DrSleep / tensorflow-deeplab-resnet

DeepLab-ResNet rebuilt in TensorFlow
MIT License
1.25k stars 431 forks source link

result about run inference.py #163

Open sunbin1205 opened 6 years ago

sunbin1205 commented 6 years ago

Perform inference. py tests a picture, and the segmentation result shows no complete outline of the object, but a lot of color spots. How to solve it? Looking forward to your reply!! @DrSleep

sunbin1205 commented 6 years ago

According to the link provided by readme, only deeplab_resnet_init. CKPT file, not the pre-trained model file, is this the reason for the inaccuracy of inferernce?? Could you please provide the pre- training document? Thank you very much! @DrSleep

DrSleep commented 6 years ago

there is deeplab_resnet.ckpt provided; you need to download it and run inference with it

sunbin1205 commented 6 years ago

I am very glad to receive your reply. The last problem has been solved!

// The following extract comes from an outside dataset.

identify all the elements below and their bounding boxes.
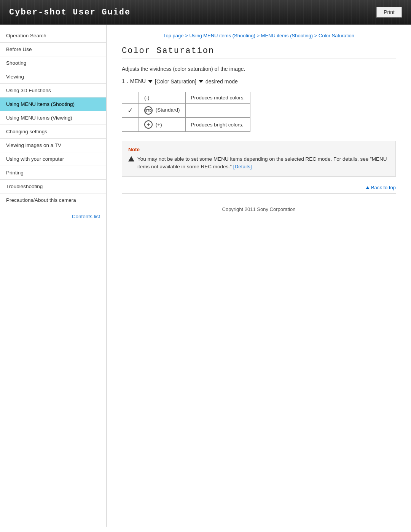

But the other problem is that I have downloaded the segmentationclassaug dataset in the dataset, and I have this error when I run the train.py. step 62 loss = 1.486, (62.292 sec/step) step 63 loss = 1.632, (61.552 sec/step) 2018-01-25 02:10:06.684534: W tensorflow/core/framework/op_kernel.cc:1152] Not found: ./dataset/VOCdevkit/JPEGImages/2007_000032.jpg step 64 loss = 1.602, (62.308 sec/step) step 65 loss = 1.555, (61.499 sec/step) step 66 loss = 1.723, (62.328 sec/step) Traceback (most recent call last): File "train.py", line 258, in main() File "train.py", line 251, in main lossvalue, = sess.run([reduced_loss, train_op], feed_dict=feed_dict) File "/home/zbw/anaconda2/envs/sun/lib/python2.7/site-packages/tensorflow/python/client/session.py", line 778, in run run_metadata_ptr) File "/home/zbw/anaconda2/envs/sun/lib/python2.7/site-packages/tensorflow/python/client/session.py", line 982, in _run feed_dict_string, options, run_metadata) File "/home/zbw/anaconda2/envs/sun/lib/python2.7/site-packages/tensorflow/python/client/session.py", line 1032, in _do_run target_list, options, run_metadata) File "/home/zbw/anaconda2/envs/sun/lib/python2.7/site-packages/tensorflow/python/client/session.py", line 1052, in _do_call raise type(e)(node_def, op, message) tensorflow.python.framework.errors_impl.OutOfRangeError: FIFOQueue '_1_create_inputs/batch/fifo_queue' is closed and has insufficient elements (requested 10, current size 5) [[Node: create_inputs/batch = QueueDequeueManyV2[component_types=[DT_FLOAT, DT_UINT8], timeout_ms=-1, _device="/job:localhost/replica:0/task:0/cpu:0"](create_inputs/batch/fifo_queue, create_inputs/batch/n)]]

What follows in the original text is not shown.